**WHAT YOU NEED TO DO:**
Begin at the line containing "Shampoopesun jälkeen levitä" and copy each line exactly through the end of the records, leaving out what comes before.

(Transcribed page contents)
+++++

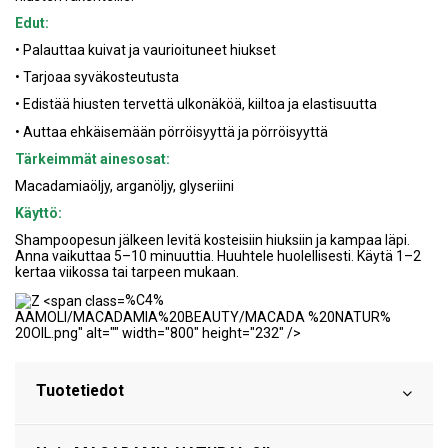
Edut:
• Palauttaa kuivat ja vaurioituneet hiukset
• Tarjoaa syväkosteutusta
• Edistää hiusten tervettä ulkonäköä, kiiltoa ja elastisuutta
• Auttaa ehkäisemään pörröisyyttä ja pörröisyyttä
Tärkeimmät ainesosat:
Macadamiaöljy, arganöljy, glyseriini
Käyttö:
Shampoopesun jälkeen levitä kosteisiin hiuksiin ja kampaa läpi.
Anna vaikuttaa 5–10 minuuttia. Huuhtele huolellisesti. Käytä 1–2
kertaa viikossa tai tarpeen mukaan.
%C4%
AAMOLI/MACADAMIA%20BEAUTY/MACADA %20NATUR%
20OIL.png" alt="" width="800" height="232" />
Tuotetiedot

+++++

**FINISHED TASK:**
Shampoopesun jälkeen levitä kosteisiin hiuksiin ja kampaa läpi.
Anna vaikuttaa 5–10 minuuttia. Huuhtele huolellisesti. Käytä 1–2
kertaa viikossa tai tarpeen mukaan.
%C4%
AAMOLI/MACADAMIA%20BEAUTY/MACADA %20NATUR%
20OIL.png" alt="" width="800" height="232" />
Tuotetiedot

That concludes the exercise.